Let’s first understand what device is called a flip chip? Generally speaking, such devices have the following characteristics:
1. The substrate is silicon;
2. The electrical surface and solder bumps are on the lower surface of the device;
3. The ball pitch is generally 4-14mil, the ball diameter is 2.5-8mil, and the overall size is 1-27mm;
4. Underfill is required after assembling on the substrate.
In fact, the reason why the flip chip is called “flip chip” is relative to the traditional wire bonding connection method (Wire Bonding) and the post-balling process. The electrical side of the traditional chip connected to the substrate by wire bonding faces up, while the electrical side of the flip chip faces down, which is equivalent to turning the former over, so it is called “flip chip”. After the chip is implanted on the wafer (Wafer), it needs to be turned over and sent to the placement machine for easy placement. Because of this turning process, it is called “flip chip”.
1. Assembly process of flip chip for PCB board
In semiconductor back-end assembly plants, there are now two methods of module assembly. In two reflow processes, SMT devices are first assembled on a separate SMT line consisting of a screen printer, placement machine and the first reflow oven. The partially assembled modules are then processed through a second production line consisting of a flip-chip mounter for PCB boards and a reflow oven. The underfill process is completed in a dedicated underfill production line, or in combination with a flip-chip production line for PCB boards.

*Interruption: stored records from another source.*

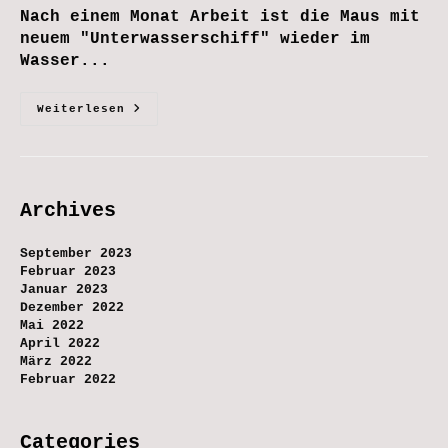
Nach einem Monat Arbeit ist die Maus mit
neuem "Unterwasserschiff" wieder im
Wasser...
Es
Weiterlesen
Ist
Vollbracht
Archives
September 2023
Februar 2023
Januar 2023
Dezember 2022
Mai 2022
April 2022
März 2022
Februar 2022
Categories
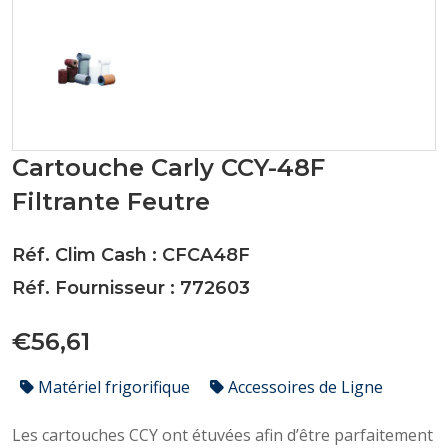
Cartouche Carly CCY-48F
Filtrante Feutre
Réf. Clim Cash : CFCA48F
Réf. Fournisseur : 772603
€56,61
Matériel frigorifique
Accessoires de Ligne
Les cartouches CCY ont étuvées afin d’être parfaitement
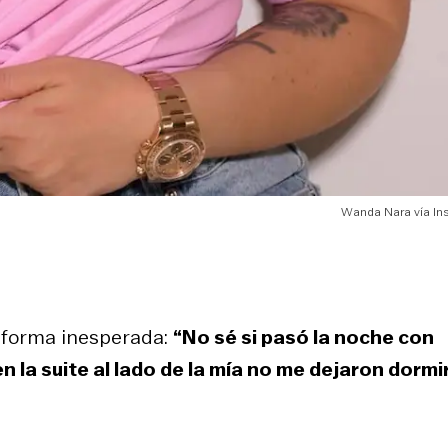
Wanda Nara vía In
e forma inesperada:
“No sé si pasó la noche con
n la suite al lado de la mía no me dejaron dormi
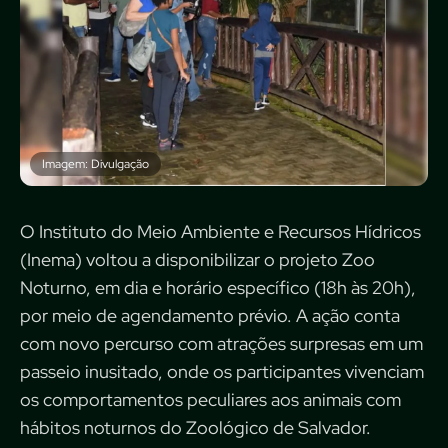
Imagem: Divulgação
O Instituto do Meio Ambiente e Recursos Hídricos
(Inema) voltou a disponibilizar o projeto Zoo
Noturno, em dia e horário específico (18h às 20h),
por meio de agendamento prévio. A ação conta
com novo percurso com atrações surpresas em um
passeio inusitado, onde os participantes vivenciam
os comportamentos peculiares aos animais com
hábitos noturnos do Zoológico de Salvador.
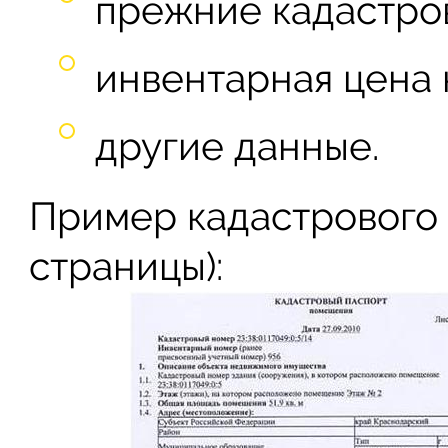
прежние кадастров
инвентарная цена 
другие данные.
Пример кадастрового 
страницы):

2. Introduction to the assembly process of flip chip for PCB board
Compared with other IC devices, such as BGA, CSP, etc., the flip-chip assembly process for PCB boards has its particularity. This process introduces a flux process and an underfill process. Flip-chip mounting of PCBs on solder paste is not an acceptable method of assembly because of flux residues (impact on reliability) and the risk of bridging. The industry has introduced no-clean flux, and the chip dip flux process has become a widely used flux technology. The main alternative at present is to use no-clean flux, dip the device in the flux film, let the device solder balls dip a certain amount of flux, then mount the device on the substrate, and then reflow; Pre-applied on the substrate, and then the device is mounted and reflow soldered. The flux acts to secure the device prior to reflow, and to wet the solder surface during the reflow process to enhance solderability.
After the PCB board is soldered with flip-chip, a glue (usually epoxy resin material) needs to be filled between the bottom of the device and the substrate. Underfill is divided into fluidity and no-follow underfill based on the “capillary flow principle”.
The above-mentioned flip-chip assembly process for PCB board is for C4 devices (device solder bump material is SnPb, SnAg, SnCu or SnAgCu). Another process is to use anisotropic conductive adhesive (ACF) to assemble flip chips for PCB boards. Anisotropic conductive adhesive is applied on the substrate in advance, and the patch head uses a high pressure to mount the device on the substrate, and at the same time, heat the device to cure the conductive adhesive. This process requires the placement machine to have very high precision, and the placement head has high pressure and heating functions. This process tends to be used for the assembly of non-C4 devices where the bump material is Au or others. Here, we mainly discuss the C4 process. The following table lists several ways of flip-chip bumping and connection on the substrate for PCB boards.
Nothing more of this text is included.